**Task directions:**
All entries below need to be written out exactly, but without their pictures.

== Supplied records ==

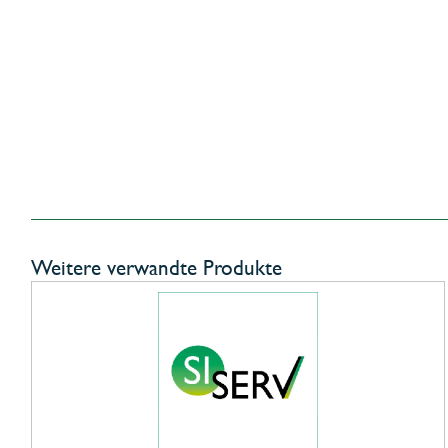
Weitere verwandte Produkte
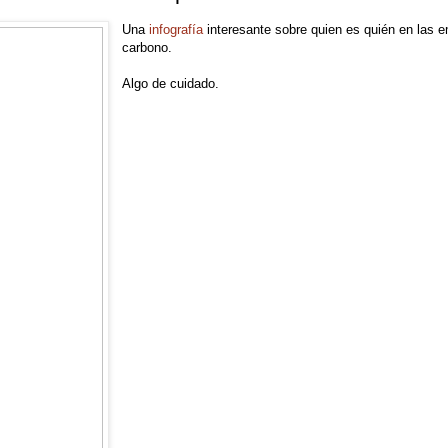
Una
infografía
interesante sobre quien es quién en las 
carbono.
Algo de cuidado.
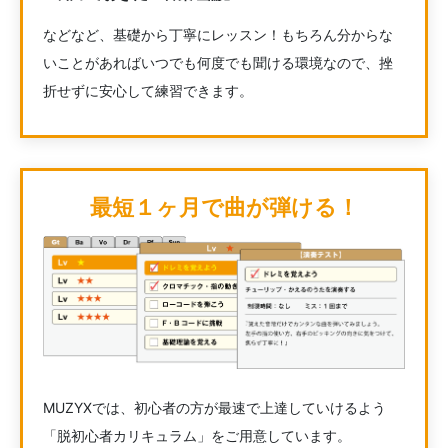
などなど、基礎から丁寧にレッスン！もちろん分からな
いことがあればいつでも何度でも聞ける環境なので、挫
折せずに安心して練習できます。
最短１ヶ月で曲が弾ける！
MUZYXでは、初心者の方が最速で上達していけるよう
「脱初心者カリキュラム」をご用意しています。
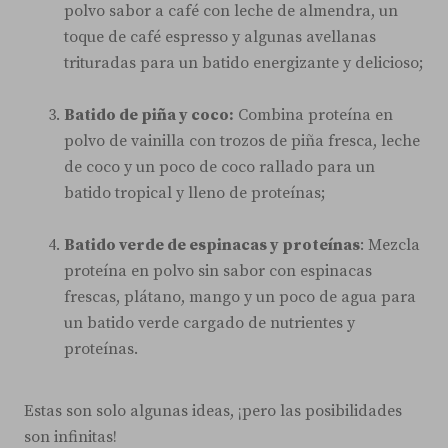
polvo sabor a café con leche de almendra, un
toque de café espresso y algunas avellanas
trituradas para un batido energizante y delicioso;
Batido de piña y coco:
Combina proteína en
polvo de vainilla con trozos de piña fresca, leche
de coco y un poco de coco rallado para un
batido tropical y lleno de proteínas;
Batido verde de espinacas y proteínas
: Mezcla
proteína en polvo sin sabor con espinacas
frescas, plátano, mango y un poco de agua para
un batido verde cargado de nutrientes y
proteínas.
Estas son solo algunas ideas, ¡pero las posibilidades
son infinitas!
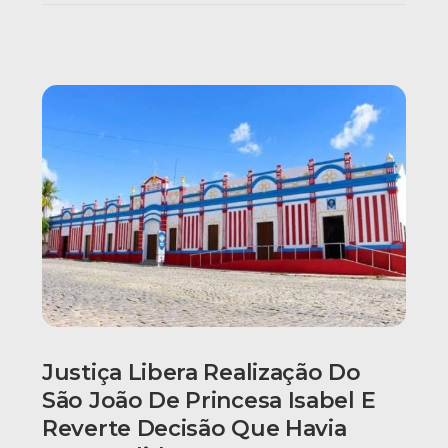
Justiça Libera Realização Do
São João De Princesa Isabel E
Reverte Decisão Que Havia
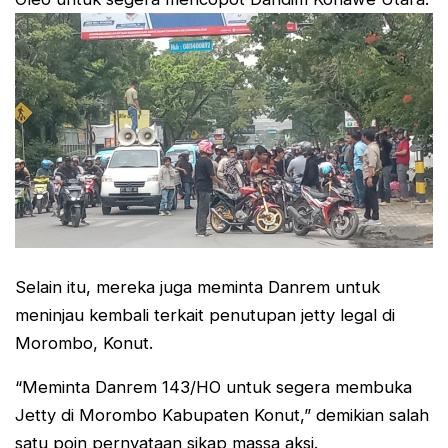
Selain itu, mereka juga meminta Danrem untuk
meninjau kembali terkait penutupan jetty legal di
Morombo, Konut.
“Meminta Danrem 143/HO untuk segera membuka
Jetty di Morombo Kabupaten Konut,” demikian salah
satu poin pernyataan sikap massa aksi.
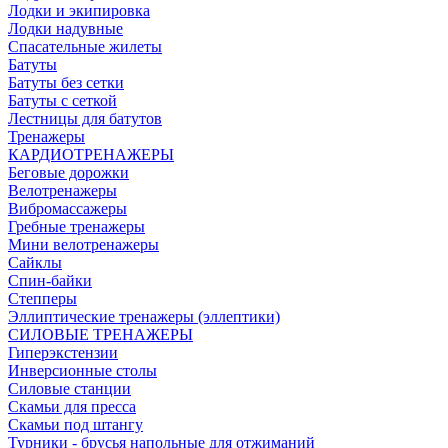
Лодки и экипировка
Лодки надувные
Спасательные жилеты
Батуты
Батуты без сетки
Батуты с сеткой
Лестницы для батутов
Тренажеры
КАРДИОТРЕНАЖЕРЫ
Беговые дорожки
Велотренажеры
Вибромассажеры
Гребные тренажеры
Мини велотренажеры
Сайклы
Спин-байки
Степперы
Эллиптические тренажеры (эллептики)
СИЛОВЫЕ ТРЕНАЖЕРЫ
Гиперэкстензии
Инверсионные столы
Силовые станции
Скамьи для пресса
Скамьи под штангу
Турники - брусья напольные для отжиманий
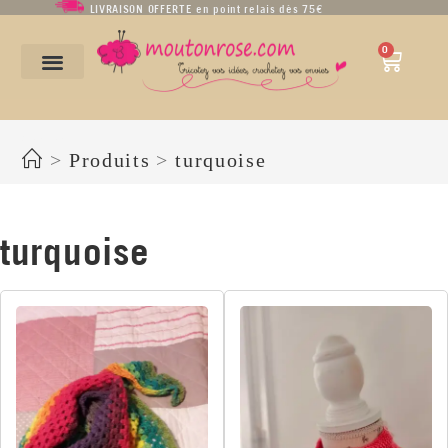
LIVRAISON OFFERTE en point relais dès 75€
0
turquoise
>
Produits
>
turquoise
turquoise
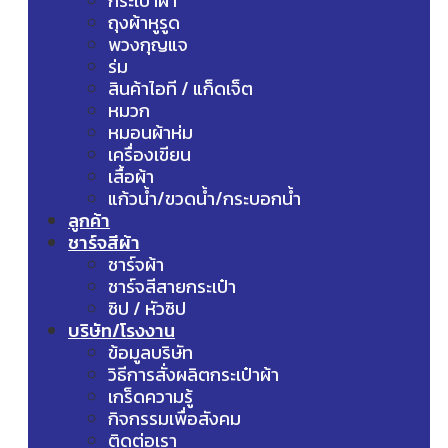
กระเป๋าผ้า
ถุงผ้าหูรูด
พวงกุญแจ
ร่ม
สินค้าไอที / แก็ดเจ็ต
หมวก
หมอนผ้าห่ม
เครื่องเขียน
เสื้อผ้า
แก้วน้ำ/ขวดน้ำ/กระบอกน้ำ
ลูกค้า
ชาร์จสีผ้า
ชาร์จผ้า
ชาร์จสีสายกระเป๋า
ซิป / หัวซิป
บริษัท/โรงงาน
ข้อมูลบริษัท
วิธีการสั่งผลิตกระเป๋าผ้า
เกร็ดความรู้
กิจกรรมเพื่อสังคม
ติดต่อเรา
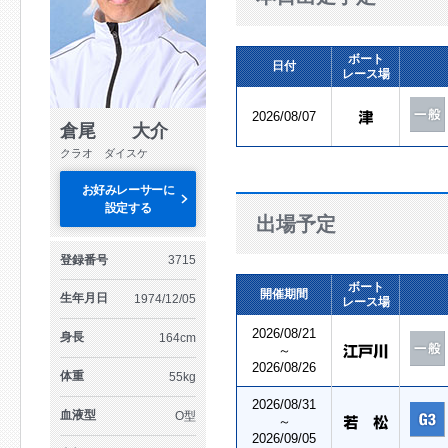
ボート
日付
レース場
2026/08/07
倉尾 大介
クラオ ダイスケ
お好みレーサーに
設定する
出場予定
登録番号
3715
ボート
開催期間
生年月日
1974/12/05
レース場
2026/08/21
身長
164cm
～
2026/08/26
体重
55kg
2026/08/31
血液型
O型
～
2026/09/05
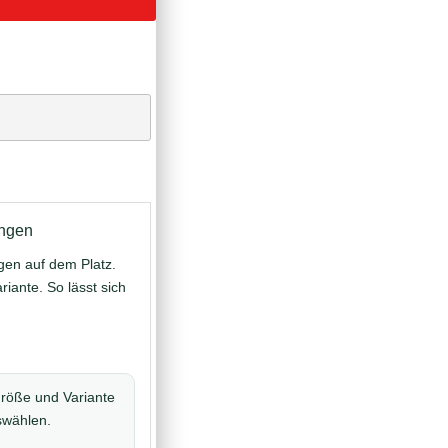
ungen
gen auf dem Platz.
iante. So lässt sich
röße und Variante
uswählen.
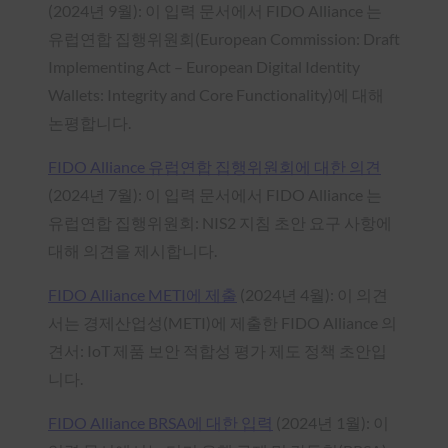
(2024년 9월): 이 입력 문서에서 FIDO Alliance 는
유럽연합 집행위원회(European Commission: Draft
Implementing Act – European Digital Identity
Wallets: Integrity and Core Functionality)에 대해
논평합니다.
FIDO Alliance 유럽연합 집행위원회에 대한 의견
(2024년 7월): 이 입력 문서에서 FIDO Alliance 는
유럽연합 집행위원회: NIS2 지침 초안 요구 사항에
대해 의견을 제시합니다.
FIDO Alliance METI에 제출
(2024년 4월): 이 의견
서는 경제산업성(METI)에 제출한 FIDO Alliance 의
견서: IoT 제품 보안 적합성 평가 제도 정책 초안입
니다.
FIDO Alliance BRSA에 대한 입력
(2024년 1월): 이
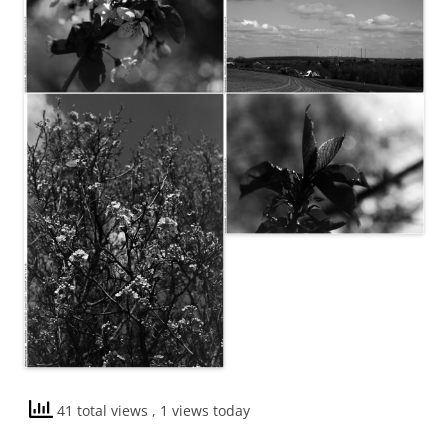
41 total views
, 1 views today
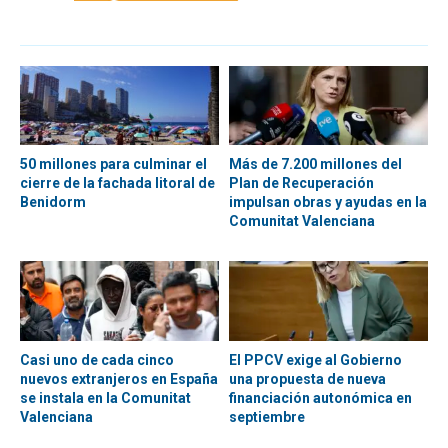
50 millones para culminar el
Más de 7.200 millones del
cierre de la fachada litoral de
Plan de Recuperación
Benidorm
impulsan obras y ayudas en la
Comunitat Valenciana
Casi uno de cada cinco
El PPCV exige al Gobierno
nuevos extranjeros en España
una propuesta de nueva
se instala en la Comunitat
financiación autonómica en
Valenciana
septiembre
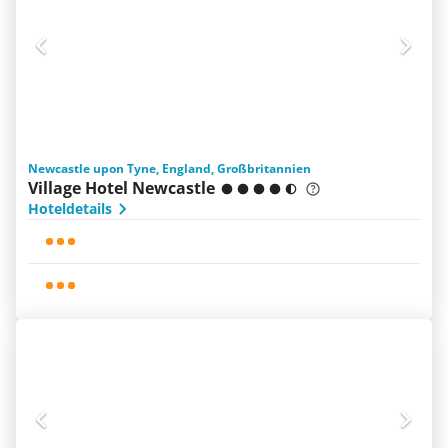
Newcastle upon Tyne, England, Großbritannien
Village Hotel Newcastle
Hoteldetails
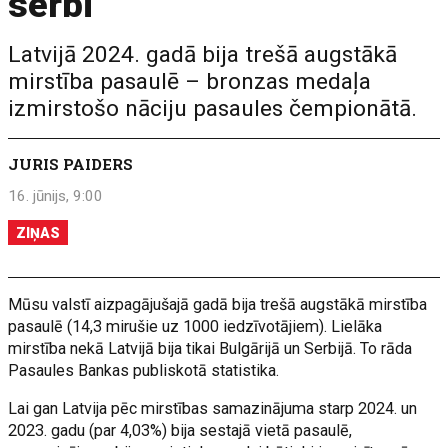
serbi
Latvijā 2024. gadā bija trešā augstākā
mirstība pasaulē – bronzas medaļa
izmirstošo nāciju pasaules čempionātā.
JURIS PAIDERS
16. jūnijs, 9:00
ZIŅAS
Mūsu valstī aizpagājušajā gadā bija trešā augstākā mirstība
pasaulē (14,3 mirušie uz 1000 iedzīvotājiem). Lielāka
mirstība nekā Latvijā bija tikai Bulgārijā un Serbijā. To rāda
Pasaules Bankas publiskotā statistika.
Lai gan Latvija pēc mirstības samazinājuma starp 2024. un
2023. gadu (par 4,03%) bija sestajā vietā pasaulē,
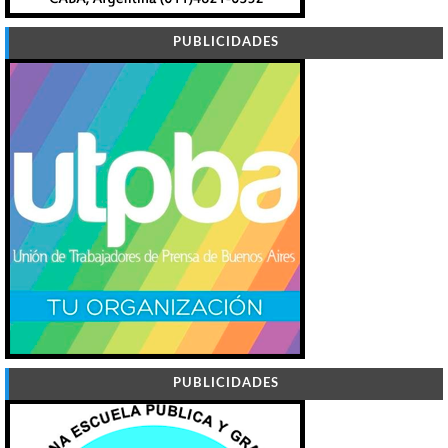
PUBLICIDADES
PUBLICIDADES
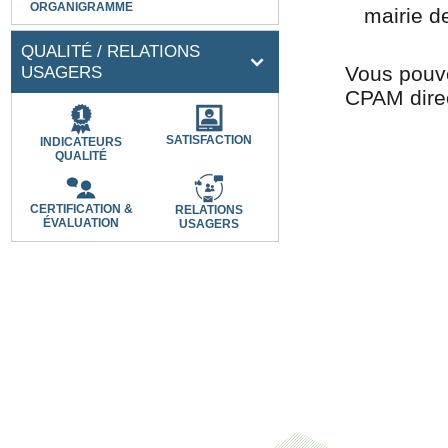
ORGANIGRAMME
mairie d
QUALITÉ / RELATIONS
USAGERS
Vous pouve
CPAM direc
SATISFACTION
INDICATEURS
QUALITÉ
CERTIFICATION &
RELATIONS
ÉVALUATION
USAGERS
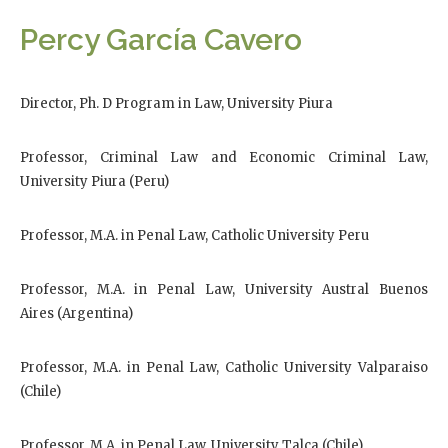
Percy García Cavero
Director, Ph. D Program in Law, University Piura
Professor, Criminal Law and Economic Criminal Law,
University Piura (Peru)
Professor, M.A. in Penal Law, Catholic University Peru
Professor, M.A. in Penal Law, University Austral Buenos
Aires (Argentina)
Professor, M.A. in Penal Law, Catholic University Valparaiso
(Chile)
Professor, M.A. in Penal Law, University Talca (Chile)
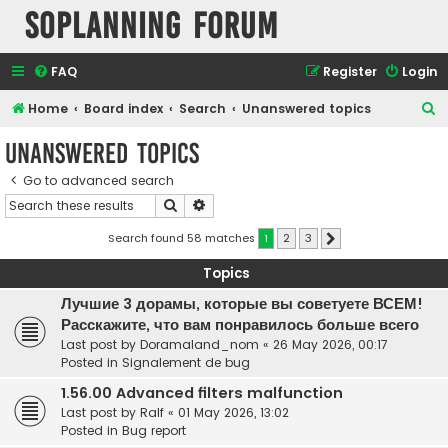
SOPlanning Forum
FAQ
Register
Login
S
Home
Board index
Search
Unanswered topics
e
Unanswered topics
a
Go to advanced search
r
Search
Advanced search
c
h
Search found 58 matches
1
2
3
Next
Topics
Лучшие 3 дорамы, которые вы советуете ВСЕМ!
Расскажите, что вам понравилось больше всего
Last post by
Doramaland_nom
«
26 May 2026, 00:17
Posted in
Signalement de bug
1.56.00 Advanced filters malfunction
Last post by
Ralf
«
01 May 2026, 13:02
Posted in
Bug report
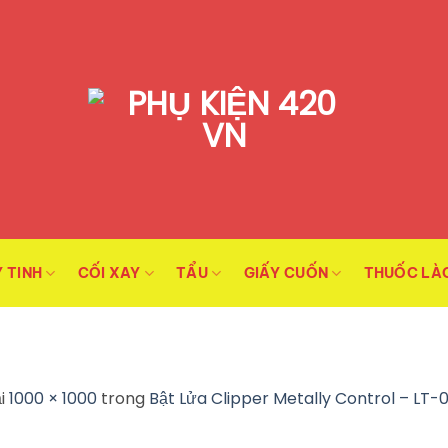
 TINH
CỐI XAY
TẨU
GIẤY CUỐN
THUỐC LÀ
i
1000 × 1000
trong
Bật Lửa Clipper Metally Control – LT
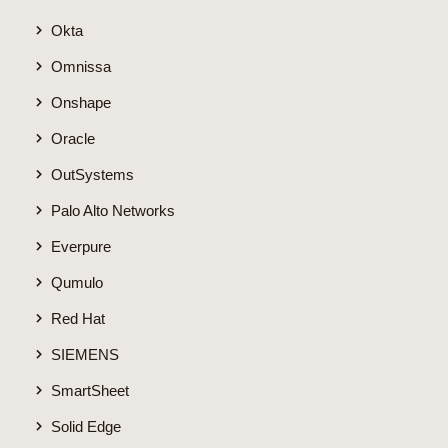
Okta
Omnissa
Onshape
Oracle
OutSystems
Palo Alto Networks
Everpure
Qumulo
Red Hat
SIEMENS
SmartSheet
Solid Edge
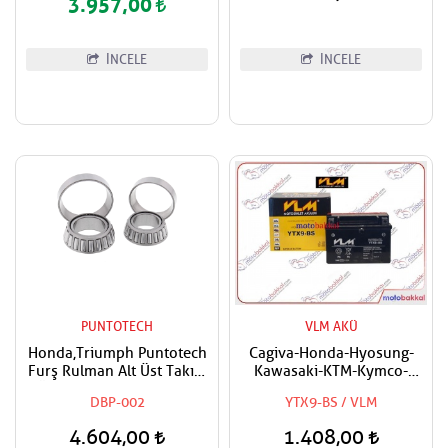
3.957,00
İNCELE
İNCELE
PUNTOTECH
VLM AKÜ
Honda,Triumph Puntotech
Cagiva-Honda-Hyosung-
Furş Rulman Alt Üst Takım
Kawasaki-KTM-Kymco-
Ön Mesnet Maşa Bilyası
Piaggio-Suzuki-Sym-
DBP-002
YTX9-BS / VLM
Triumph-Vespa-Yamaha
Uyumlu VLM Bakımsız Akü
4.604,00
1.408,00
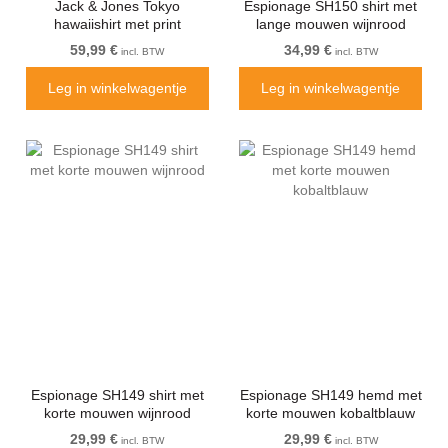
Jack & Jones Tokyo
Espionage SH150 shirt met
hawaiishirt met print
lange mouwen wijnrood
donkerbruin
59,99 €
34,99 €
incl. BTW
incl. BTW
Leg in winkelwagentje
Leg in winkelwagentje
Espionage SH149 shirt met
Espionage SH149 hemd met
korte mouwen wijnrood
korte mouwen kobaltblauw
29,99 €
29,99 €
incl. BTW
incl. BTW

===

**Response to the task:**
Weitere verwandte Produkte
Una
infografía
interesante sobre quien es quién en las 
carbono.
Algo de cuidado.
などなど、基礎から丁寧にレッスン！もちろん分からな
いことがあればいつでも何度でも聞ける環境なので、挫
折せずに安心して練習できます。
最短１ヶ月で曲が弾ける！
MUZYXでは、初心者の方が最速で上達していけるよう
「脱初心者カリキュラム」をご用意しています。
polvo sabor a café con leche de almendra, un
toque de café espresso y algunas avellanas
trituradas para un batido energizante y delicioso;
Batido de piña y coco:
Combina proteína en
polvo de vainilla con trozos de piña fresca, leche
de coco y un poco de coco rallado para un
batido tropical y lleno de proteínas;
Batido verde de espinacas y proteínas
: Mezcla
proteína en polvo sin sabor con espinacas
frescas, plátano, mango y un poco de agua para
un batido verde cargado de nutrientes y
proteínas.
Estas son solo algunas ideas, ¡pero las posibilidades
son infinitas!
Justiça Libera Realização Do
São João De Princesa Isabel E
Reverte Decisão Que Havia
Selain itu, mereka juga meminta Danrem untuk
meninjau kembali terkait penutupan jetty legal di
Morombo, Konut.
“Meminta Danrem 143/HO untuk segera membuka
Jetty di Morombo Kabupaten Konut,” demikian salah
satu poin pernyataan sikap massa aksi.
Лодки и экипировка
Лодки надувные
Спасательные жилеты
Батуты
Батуты без сетки
Батуты с сеткой
Лестницы для батутов
Тренажеры
КАРДИОТРЕНАЖЕРЫ
Беговые дорожки
Велотренажеры
Вибромассажеры
Гребные тренажеры
Мини велотренажеры
Сайклы
Спин-байки
Степперы
Эллиптические тренажеры (эллептики)
СИЛОВЫЕ ТРЕНАЖЕРЫ
Гиперэкстензии
Инверсионные столы
Силовые станции
Скамьи для пресса
Скамьи под штангу
Турники - брусья напольные для отжиманий
LIVRAISON OFFERTE en point relais dès 75€
0
turquoise
>
Produits
>
turquoise
turquoise
กระเป๋าผ้า
ถุงผ้าหูรูด
พวงกุญแจ
ร่ม
สินค้าไอที / แก็ดเจ็ต
หมวก
หมอนผ้าห่ม
เครื่องเขียน
เสื้อผ้า
แก้วน้ำ/ขวดน้ำ/กระบอกน้ำ
ลูกค้า
ชาร์จสีผ้า
ชาร์จผ้า
ชาร์จสีสายกระเป๋า
ซิป / หัวซิป
บริษัท/โรงงาน
ข้อมูลบริษัท
วิธีการสั่งผลิตกระเป๋าผ้า
เกร็ดความรู้
กิจกรรมเพื่อสังคม
ติดต่อเรา
ボート
日付
レース場
2026/08/07
倉尾 大介
クラオ ダイスケ
お好みレーサーに
設定する
出場予定
登録番号
3715
ボート
開催期間
生年月日
1974/12/05
レース場
2026/08/21
身長
164cm
～
2026/08/26
体重
55kg
2026/08/31
血液型
O型
～
2026/09/05
ungen
gen auf dem Platz.
iante. So lässt sich
röße und Variante
uswählen.
(2024년 9월): 이 입력 문서에서 FIDO Alliance 는
유럽연합 집행위원회(European Commission: Draft
Implementing Act – European Digital Identity
Wallets: Integrity and Core Functionality)에 대해
논평합니다.
FIDO Alliance 유럽연합 집행위원회에 대한 의견
(2024년 7월): 이 입력 문서에서 FIDO Alliance 는
유럽연합 집행위원회: NIS2 지침 초안 요구 사항에
대해 의견을 제시합니다.
FIDO Alliance METI에 제출
(2024년 4월): 이 의견
서는 경제산업성(METI)에 제출한 FIDO Alliance 의
견서: IoT 제품 보안 적합성 평가 제도 정책 초안입
니다.
FIDO Alliance BRSA에 대한 입력
(2024년 1월): 이
41 total views
, 1 views today
50 millones para culminar el
Más de 7.200 millones del
cierre de la fachada litoral de
Plan de Recuperación
Benidorm
impulsan obras y ayudas en la
Comunitat Valenciana
Casi uno de cada cinco
El PPCV exige al Gobierno
nuevos extranjeros en España
una propuesta de nueva
se instala en la Comunitat
financiación autonómica en
Valenciana
septiembre
Newcastle upon Tyne, England, Großbritannien
Village Hotel Newcastle
Hoteldetails
serbi
Latvijā 2024. gadā bija trešā augstākā
mirstība pasaulē – bronzas medaļa
izmirstošo nāciju pasaules čempionātā.
JURIS PAIDERS
16. jūnijs, 9:00
ZIŅAS
Mūsu valstī aizpagājušajā gadā bija trešā augstākā mirstība
pasaulē (14,3 mirušie uz 1000 iedzīvotājiem). Lielāka
mirstība nekā Latvijā bija tikai Bulgārijā un Serbijā. To rāda
Pasaules Bankas publiskotā statistika.
Lai gan Latvija pēc mirstības samazinājuma starp 2024. un
2023. gadu (par 4,03%) bija sestajā vietā pasaulē,
PUBLICIDADES
PUBLICIDADES
ORGANIGRAMME
mairie d
QUALITÉ / RELATIONS
USAGERS
Vous pouve
CPAM direc
SATISFACTION
INDICATEURS
QUALITÉ
CERTIFICATION &
RELATIONS
ÉVALUATION
USAGERS
Percy García Cavero
Director, Ph. D Program in Law, University Piura
Professor, Criminal Law and Economic Criminal Law,
University Piura (Peru)
Professor, M.A. in Penal Law, Catholic University Peru
Professor, M.A. in Penal Law, University Austral Buenos
Aires (Argentina)
Professor, M.A. in Penal Law, Catholic University Valparaiso
(Chile)
Professor, M.A. in Penal Law, University Talca (Chile)
SOPlanning Forum
FAQ
Register
Login
S
Home
Board index
Search
Unanswered topics
e
Unanswered topics
a
Go to advanced search
r
Search
Advanced search
c
h
Search found 58 matches
1
2
3
Next
Topics
Лучшие 3 дорамы, которые вы советуете ВСЕМ!
Расскажите, что вам понравилось больше всего
Last post by
Doramaland_nom
«
26 May 2026, 00:17
Posted in
Signalement de bug
1.56.00 Advanced filters malfunction
Last post by
Ralf
«
01 May 2026, 13:02
Posted in
Bug report
 TINH
CỐI XAY
TẨU
GIẤY CUỐN
THUỐC LÀ
i
1000 × 1000
trong
Bật Lửa Clipper Metally Control – LT
Okta
Omnissa
Onshape
Oracle
OutSystems
Palo Alto Networks
Everpure
Qumulo
Red Hat
SIEMENS
SmartSheet
Solid Edge
3.957,00
İNCELE
İNCELE
PUNTOTECH
VLM AKÜ
Honda,Triumph Puntotech
Cagiva-Honda-Hyosung-
Furş Rulman Alt Üst Takım
Kawasaki-KTM-Kymco-
Ön Mesnet Maşa Bilyası
Piaggio-Suzuki-Sym-
DBP-002
YTX9-BS / VLM
Triumph-Vespa-Yamaha
Uyumlu VLM Bakımsız Akü
4.604,00
1.408,00
Jack & Jones Tokyo
Espionage SH150 shirt met
hawaiishirt met print
lange mouwen wijnrood
donkerbruin
59,99 €
34,99 €
incl. BTW
incl. BTW
Leg in winkelwagentje
Leg in winkelwagentje
Espionage SH149 shirt met
Espionage SH149 hemd met
korte mouwen wijnrood
korte mouwen kobaltblauw
29,99 €
29,99 €
incl. BTW
incl. BTW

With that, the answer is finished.